First, I was reading this website yesterday: http://www.pursuit-of-happiness.org/science-of-happiness/?gclid=CNzym6nTsr0CFbBj7AodvRIAkQ
Their first recommendation is to “express your heart”. It occurs to me that is what I do here. The fundamental difference between my journal and this blog is that I am making things public, and that feels to some part of me much more like an intimate conversation. Yes, I likely share too much, but as I have said before, I also think our civilization is characterized by mass alienation, both from one another, and from our own feelings. I can claim to myself that I am setting an example, doing something useful.
And in any event the beauty of this is I have complete control. I am never interrupted, and I can go as deep and as long as I want. I do have friends I share things with, but no one who is willing to consistently go the places I go. My emotional pain tolerance is, I think, quite extraordinary. My practice–my Shugyo, to use the Japanese word for asceticism that I have always liked, and as I tend to call it for myself–would I think be much too much for many. No one comforts me. I have no one to run to with a complete expectation of openness. I am subject to constant psychological attack. And yet I go on.
Sometimes I think of the Tibetan Buddhists who spend as I understand it 3 years, 3 months and 3 days in solitary meditation. Think of all the things that come up: every fear, every worry, every imaginable demon. And yet they go on, and are cleansed at the end.
I used to be completely and utterly serious all the time. I had no sense of humor. I never laughed. I didn’t wear a trenchcoat and boots, but if I have felt more able to express myself, I might have. I felt no freedom to express anything. I spent most of my time more or less wanting to shrink into a hole, EVEN THOUGH, and this is an interesting point, I never would have admitted it. I had no idea WHAT I was feeling, because I was able to live in my head, in both ideas and fantasy.
I did learn to laugh, but it has felt like I have two houses. I have the one I built for my children, which is well lit, orderly, happy, full of love; and another one, that is dark, filled with ruins, rain, wind, and dark clouds. It is not, by and large, angry, and I feel grateful for that at least, although I am at times also prone to bouts of inappropriate anger. I am trying to speak the truth, because I feel close to being able to do something about it.
The other idea which occurs to me is that writing and feeling are two different things. Writing about feelings is not feeling feelings. All art is like this.

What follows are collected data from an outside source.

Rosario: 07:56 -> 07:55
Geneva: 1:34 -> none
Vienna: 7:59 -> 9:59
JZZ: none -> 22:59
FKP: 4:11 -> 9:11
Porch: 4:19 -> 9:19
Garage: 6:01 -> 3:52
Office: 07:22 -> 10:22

Think of some angry art you have seen–Picasso, say, whose work in his best known period has always felt to me like a big Fuck You. How do artists remains in similar emotional places all their lives, when the idea is self expression? How is that H.R. Giger has apparently remained in much the same place for the last 30 years? Why is no happy stuff coming out (that I know of)?
Here is the thing, you can approach a feeling, interrogate it, take pictures from all angles, sculpt it, paint it, sing it, write poems about it, act it out in a drama, and put it into countless forms, and never process it if you never ENTER it fully, if you never allow it to possess you fully, to burn its fire within you.

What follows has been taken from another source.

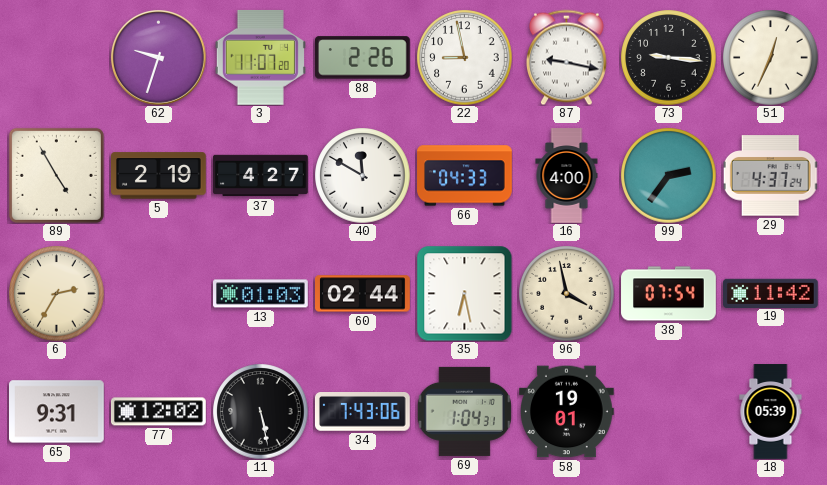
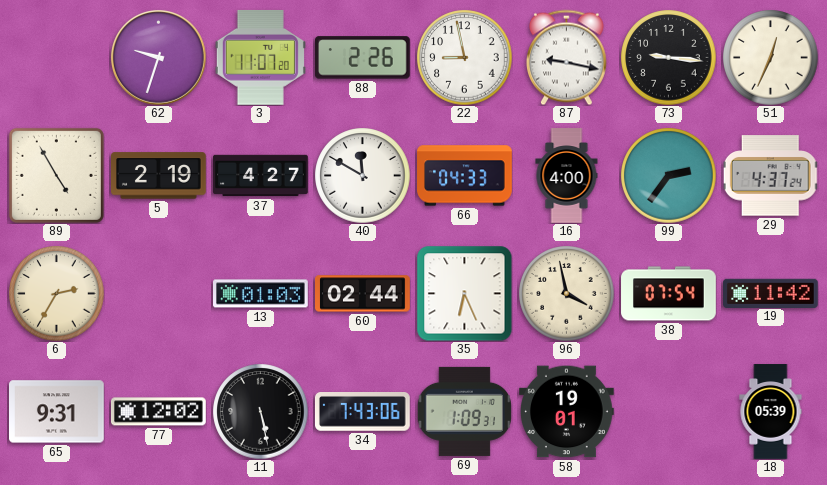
35: 6:28 -> 6:26
69: 1:04 -> 1:09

In my view, only “primitive” art can be cathartic. My “poem” of the previous post was the level I am talking about. Nothing refined, nothing sophisticated, nothing that takes a lot of craft. Nothing, in short, that would get published or hung on a wall.

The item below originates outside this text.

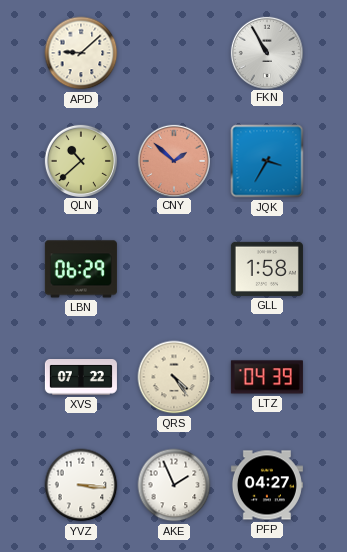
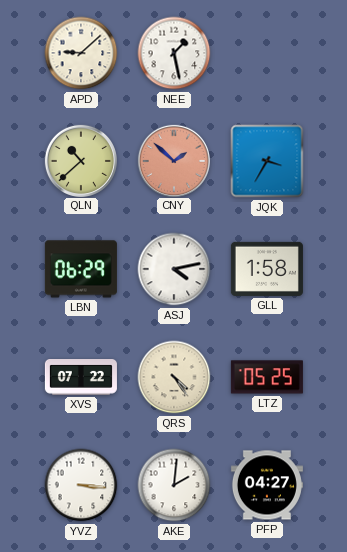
NEE: none -> 1:28
FKN: 10:55 -> none
ASJ: none -> 4:13
LTZ: 04:39 -> 05:25
AKE: 1:56 -> 2:01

Can I perhaps redefine “good” art as that which promotes effective abreaction?
No. I would add a level of art that I will call “mythic”. This is art which pulls things out of people. like Giger, either negative things, or sublime things, which allows people to feel feelings that were there, but unnoticed, of a positive nature.
These things are complicated, and I feel like I am wandering, so I’ll leave it at that. I’m sure I will have more to say presently.